Matthias Schleiden, Theodor Schwann, and Cell Theory

It was Robert Hooke in the 17th century who first observed cells and gave them that name, but the German botanist Matthias Schleiden (1804–81) was the first scientist to appreciate their importance. All living organisms either consist of a single cell or are made up of cells, and organisms grow and reproduce by the division of cells. This fundamental tenet of biology is called the cell theory. It was first stated in 1838 in a book by Schleiden entitled Beitrage zur Phytogenesis (Contributions of phytogenesis). Schleiden based his conclusion on observations of plant tissues.

Hooke had examined the dead tissues he found in cork, but Schleiden studied living cells and he saw that their contents moved within and between the cells and along fibers composed of elongated cells joined end to end. Schleiden called this process protoplasmic streaming; the protoplasm outside the cell nucleus that he saw is now known as cytoplasm. Schleiden also described the division of the cell nucleus during cell division, but mistakenly thought a daughter nucleus separated from the parent nucleus by budding. Nevertheless, his work gave biologists their first insight into the most basic structure of all living organisms.

In preparing his theory, Schleiden had consulted his friend the German physiologist Theodor Schwann (1810–82), and the following year, 1839, Schwann extended the cell theory to animals, in Mikroskopische Untersuchungen uber die Ubereinstimmung in der Struktur und dem Wachstum der Tiere und Pflanzen (Microscopical researches into the agreement between the structure and growth of animals and plants). Schleiden and Schwann are jointly credited with having originated the cell theory. Schwann was also the first scientist to observe that an egg begins as a single cell and develops into a complex organism by repeated cell division.

Matthias Jakob Schleiden was born in Hamburg on April 5, 1804. In 1824 he entered the University of Heidelburg to study law. He graduated in 1827, and for a time he practiced law in Hamburg, but then turned to botany and medicine, which he studied at the universities of Gottingen, Berlin, and Jena, finally graduating in 1831. After graduating Schleiden was appointed professor of botany at Jena, where he remained until 1862, when he became professor of botany at the University of Dorpat, Estonia. In 1864 he returned to Germany and began teaching privately in Frankfurt-am-Main, where he died on June 23, 1881.
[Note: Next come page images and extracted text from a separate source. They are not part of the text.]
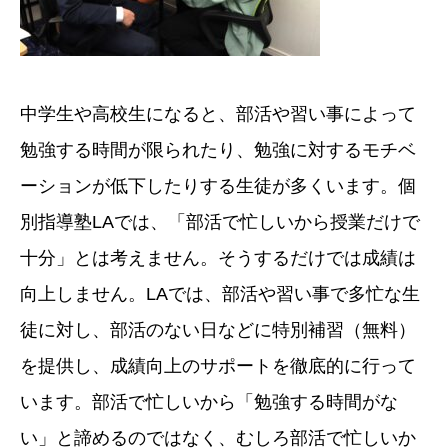
中学生や高校生になると、部活や習い事によって
勉強する時間が限られたり、勉強に対するモチベ
ーションが低下したりする生徒が多くいます。個
別指導塾LAでは、「部活で忙しいから授業だけで
十分」とは考えません。そうするだけでは成績は
向上しません。LAでは、部活や習い事で多忙な生
徒に対し、部活のない日などに特別補習（無料）
を提供し、成績向上のサポートを徹底的に行って
います。部活で忙しいから「勉強する時間がな
い」と諦めるのではなく、むしろ部活で忙しいか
Theodor Schwann was born on December 7, 1810, at Neuss, not far from Dusseldorf, Germany. He was educated at the Jesuit college in Cologne and studied medicine at the universities of Bonn, Wurzburg, and Berlin. He qualified in medicine at Berlin in 1834. After graduating he spent four years working as an assistant to the physiologist Johannes Muller (1801–58) at the Museum of Anatomy in Berlin. In 1836 and 1837 Schwann studied fermentation and was able to show that the fermentation of sugar to alcohol was the result of processes within living yeast cells. This work came in for heavy criticism, and in 1839 Schwann left Germany to become professor of anatomy at the Roman Catholic University of Louvain, Belgium. He remained there until 1848, when he became professor of anatomy at the University of Liege. He died in Cologne on January 11, 1882.
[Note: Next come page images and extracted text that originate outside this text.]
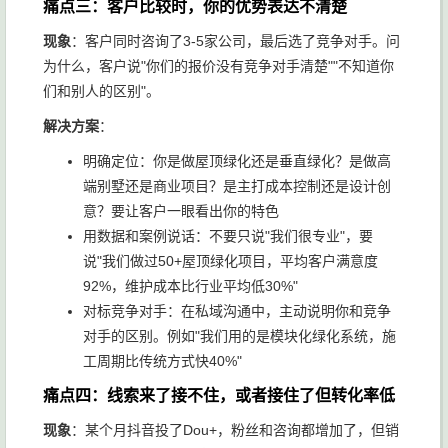
痛点三：客户比较时，你的优势表达不清楚
现象
：客户同时咨询了3-5家公司，最后选了竞争对手。问
为什么，客户说"你们的报价没有竞争对手清楚""不知道你
们和别人的区别"。
解决方案
：
明确定位：你是做屋顶绿化还是垂直绿化？是做高
端别墅还是商业项目？是主打成本控制还是设计创
意？要让客户一眼看出你的特色
用数据和案例说话：不要只说"我们很专业"，要
说"我们做过50+屋顶绿化项目，平均客户满意度
92%，维护成本比行业平均低30%"
对标竞争对手：在私域沟通中，主动说明你和竞争
对手的区别。例如"我们用的是模块化绿化系统，施
工周期比传统方式快40%"
痛点四：线索来了接不住，或者接住了但转化率低
现象
：某个月抖音投了Dou+，粉丝和咨询都增加了，但销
Schwann strongly refuted the idea of spontaneous generation—that living animals could emerge from putrefying matter. The cell theory supported this refutation, and the theory was encapsulated in an epigram omnis cellula e cellula (every cell from a cell) by the French naturalist and physiologist Francois-Vincent Raspail (1794–1878). The German physician and biologist Rudolf Virchow (1821–1902) popularized the epigram in 1858, and Virchow is sometimes included as one of the originators of the cell theory.